The Foremost leader of Political Zionism
The first Zionist Congress was held in Basle in 1897 at which the World Zionist Organization was founded and Herzl elected its president. In 1902 Herzl published his utopian vision of the Jewish State, the Altneuland ("Old New Land"). Herzl died, at the early age of 44, in Vienna, where he was buried. In 1949 Herzl's remains were taken to Jerusalem where they were buried on a hill, now called Mount Herzl. More than any other thinker and politician, Herzl was indirectly responsible for the emergence of the State of Israel and is acknowledged to be the State's true founder.
It is undeniable that Herzl's ideas, while contributing immensely to the survival of the Jewish people, created problems for the Jewish religion. For Herzl and for political Zionism as a movement, the Jews were a nation like other nations, and this raised questions about the nature of Judaism.

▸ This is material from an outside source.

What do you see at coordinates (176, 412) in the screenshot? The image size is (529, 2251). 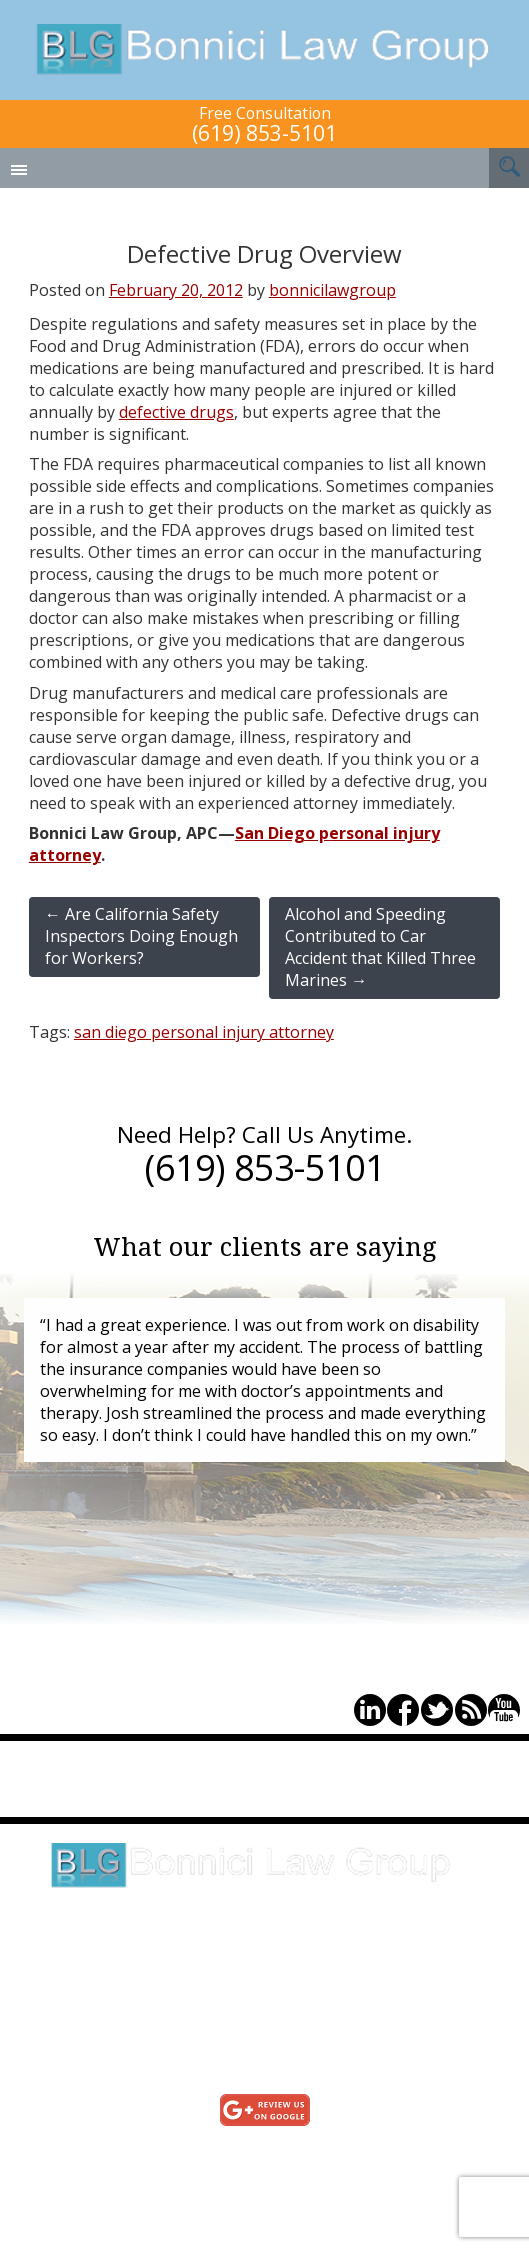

The majority of the Rabbis in Herzl's day, whether Orthodox or Reform, were opposed to his views on precisely these grounds. The Reformers believed that the new emphasis on nationhood frustrated the universalistic thrust of Judaism as a world religion independent of nationality. The Orthodox, at the opposite end of the spectrum, believed that the particularistic elements in Judaism were contained in the Torah and the practice of its laws, not in any form of secular nationalism; though the Mizrachi movement sought to combine the ideas of nationalism and religion for Jews in a modern State. Once the State of Israel had been established, the whole debate became purely academic, which is not to deny that many of the problems still await their solution.